== EXERCISE ==
Only the text carries over: repeat the records exactly and drop the images.

== Items from a dataset ==
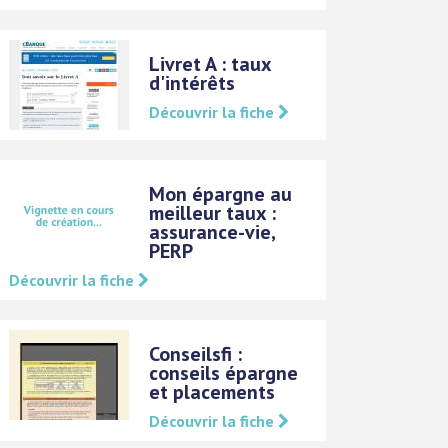
Livret A : taux
d'intérêts
Découvrir la fiche
Mon épargne au
meilleur taux :
assurance-vie,
PERP
Découvrir la fiche
Conseilsfi :
conseils épargne
et placements
Découvrir la fiche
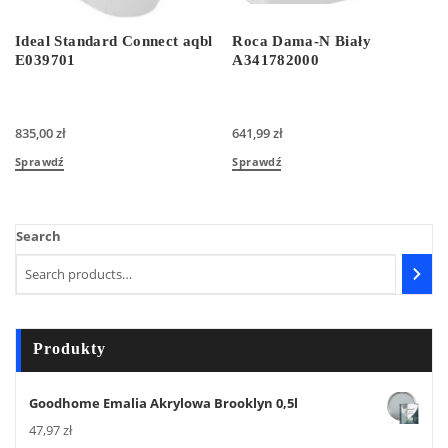
Ideal Standard Connect aqbl
Roca Dama-N Biały
E039701
A341782000
835,00
zł
641,99
zł
Sprawdź
Sprawdź
Search
Produkty
Goodhome Emalia Akrylowa Brooklyn 0,5l
47,97
zł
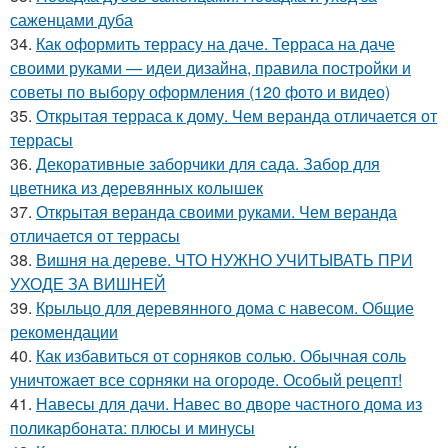
саженцами дуба
34.
Как оформить террасу на даче. Терраса на даче
своими руками — идеи дизайна, правила постройки и
советы по выбору оформления (120 фото и видео)
35.
Открытая терраса к дому. Чем веранда отличается от
террасы
36.
Декоративные заборчики для сада. Забор для
цветника из деревянных колышек
37.
Открытая веранда своими руками. Чем веранда
отличается от террасы
38.
Вишня на дереве. ЧТО НУЖНО УЧИТЫВАТЬ ПРИ
УХОДЕ ЗА ВИШНЕЙ
39.
Крыльцо для деревянного дома с навесом. Общие
рекомендации
40.
Как избавиться от сорняков солью. Обычная соль
уничтожает все сорняки на огороде. Особый рецепт!
41.
Навесы для дачи. Навес во дворе частного дома из
поликарбоната: плюсы и минусы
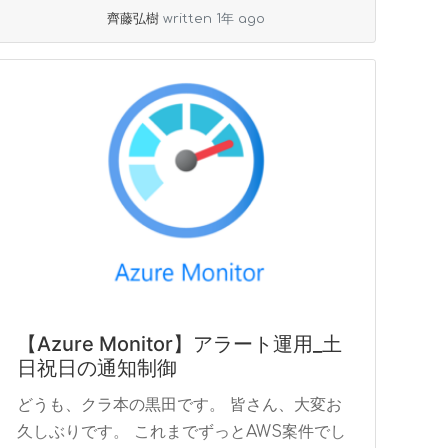
read more
齊藤弘樹
written 1年 ago
【Azure Monitor】アラート運用_土
日祝日の通知制御
どうも、クラ本の黒田です。 皆さん、大変お
久しぶりです。 これまでずっとAWS案件でし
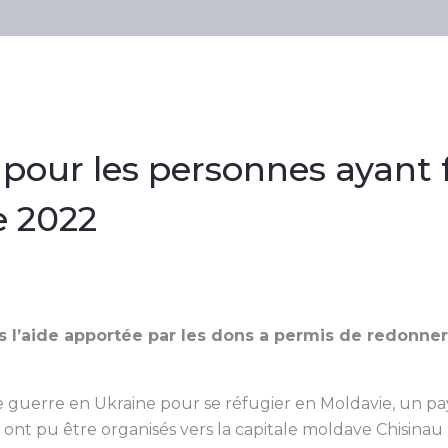
 pour les personnes ayant 
e 2022
 l’aide apportée par les dons a permis de redonne
e guerre en Ukraine pour se réfugier en Moldavie, un pa
 ont pu être organisés vers la capitale moldave Chisinau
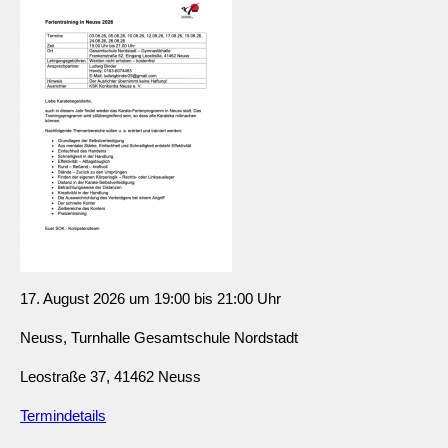
17. August 2026 um 19:00 bis 21:00 Uhr
Neuss, Turnhalle Gesamtschule Nordstadt
Leostraße 37, 41462 Neuss
Termindetails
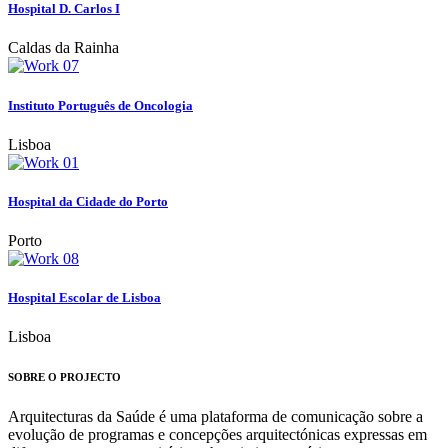
Hospital D. Carlos I
Caldas da Rainha
Instituto Português de Oncologia
Lisboa
Hospital da Cidade do Porto
Porto
Hospital Escolar de Lisboa
Lisboa
SOBRE O PROJECTO
Arquitecturas da Saúde é uma plataforma de comunicação sobre a
evolução de programas e concepções arquitectónicas expressas em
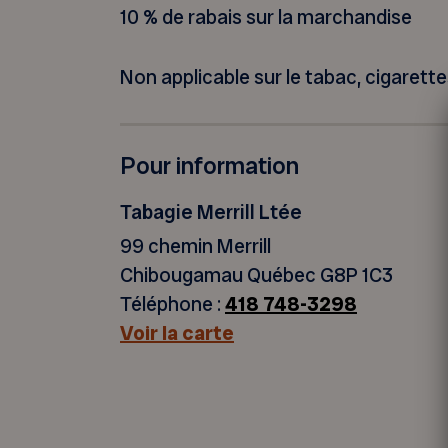
10 % de rabais sur la marchandise
Non applicable sur le tabac, cigarettes
Pour information
Tabagie Merrill Ltée
99 chemin Merrill
Chibougamau Québec G8P 1C3
Téléphone :
418 748-3298
Voir la carte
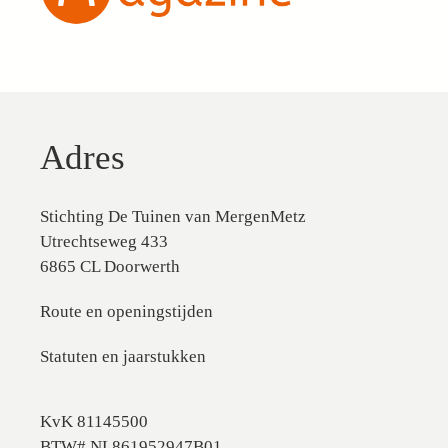
Adres
Stichting De Tuinen van MergenMetz
Utrechtseweg 433
6865 CL Doorwerth
Route en openingstijden
Statuten en jaarstukken
KvK 81145500
BTW# NL861952947B01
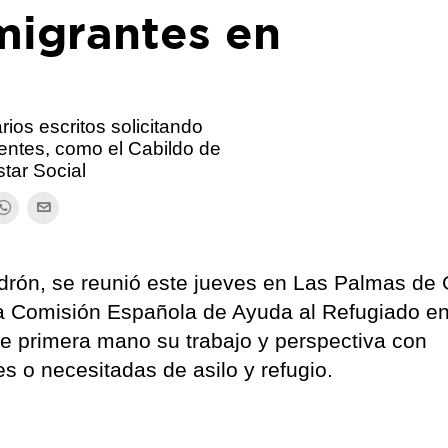
migrantes en
ios escritos solicitando
inentes, como el Cabildo de
tar Social
drón, se reunió este jueves en Las Palmas de
la Comisión Española de Ayuda al Refugiado e
e primera mano su trabajo y perspectiva con
s o necesitadas de asilo y refugio.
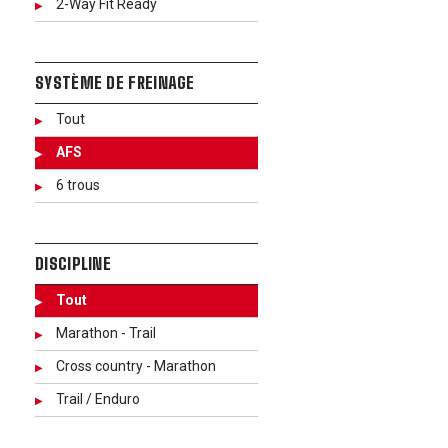
2-Way Fit Ready
SYSTÈME DE FREINAGE
Tout
AFS
6 trous
DISCIPLINE
Tout
Marathon - Trail
Cross country - Marathon
Trail / Enduro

== WRITTEN SOLUTION ==
Livret A : taux
d'intérêts
Découvrir la fiche
Mon épargne au
meilleur taux :
assurance-vie,
PERP
Découvrir la fiche
Conseilsfi :
conseils épargne
et placements
Découvrir la fiche
Ideal Standard Connect aqbl
Roca Dama-N Biały
E039701
A341782000
835,00
zł
641,99
zł
Sprawdź
Sprawdź
Search
Produkty
Goodhome Emalia Akrylowa Brooklyn 0,5l
47,97
zł
саженцами дуба
34.
Как оформить террасу на даче. Терраса на даче
своими руками — идеи дизайна, правила постройки и
советы по выбору оформления (120 фото и видео)
35.
Открытая терраса к дому. Чем веранда отличается от
террасы
36.
Декоративные заборчики для сада. Забор для
цветника из деревянных колышек
37.
Открытая веранда своими руками. Чем веранда
отличается от террасы
38.
Вишня на дереве. ЧТО НУЖНО УЧИТЫВАТЬ ПРИ
УХОДЕ ЗА ВИШНЕЙ
39.
Крыльцо для деревянного дома с навесом. Общие
рекомендации
40.
Как избавиться от сорняков солью. Обычная соль
уничтожает все сорняки на огороде. Особый рецепт!
41.
Навесы для дачи. Навес во дворе частного дома из
поликарбоната: плюсы и минусы
read more
齊藤弘樹
written 1年 ago
【Azure Monitor】アラート運用_土
日祝日の通知制御
どうも、クラ本の黒田です。 皆さん、大変お
久しぶりです。 これまでずっとAWS案件でし
 pour les personnes ayant 
e 2022
 l’aide apportée par les dons a permis de redonne
e guerre en Ukraine pour se réfugier en Moldavie, un pa
 ont pu être organisés vers la capitale moldave Chisinau
17. August 2026 um 19:00 bis 21:00 Uhr
Neuss, Turnhalle Gesamtschule Nordstadt
Leostraße 37, 41462 Neuss
Termindetails
Hospital D. Carlos I
Caldas da Rainha
Instituto Português de Oncologia
Lisboa
Hospital da Cidade do Porto
Porto
Hospital Escolar de Lisboa
Lisboa
SOBRE O PROJECTO
Arquitecturas da Saúde é uma plataforma de comunicação sobre a
evolução de programas e concepções arquitectónicas expressas em
10 % de rabais sur la marchandise
Non applicable sur le tabac, cigarettes
Pour information
Tabagie Merrill Ltée
99 chemin Merrill
Chibougamau Québec G8P 1C3
Téléphone :
418 748-3298
Voir la carte
Adres
Stichting De Tuinen van MergenMetz
Utrechtseweg 433
6865 CL Doorwerth
Route en openingstijden
Statuten en jaarstukken
KvK 81145500
BTW# NL861952947B01
migrantes en
ios escritos solicitando
inentes, como el Cabildo de
tar Social
drón, se reunió este jueves en Las Palmas de
la Comisión Española de Ayuda al Refugiado e
e primera mano su trabajo y perspectiva con
s o necesitadas de asilo y refugio.
2-Way Fit Ready
SYSTÈME DE FREINAGE
Tout
AFS
6 trous
DISCIPLINE
Tout
Marathon - Trail
Cross country - Marathon
Trail / Enduro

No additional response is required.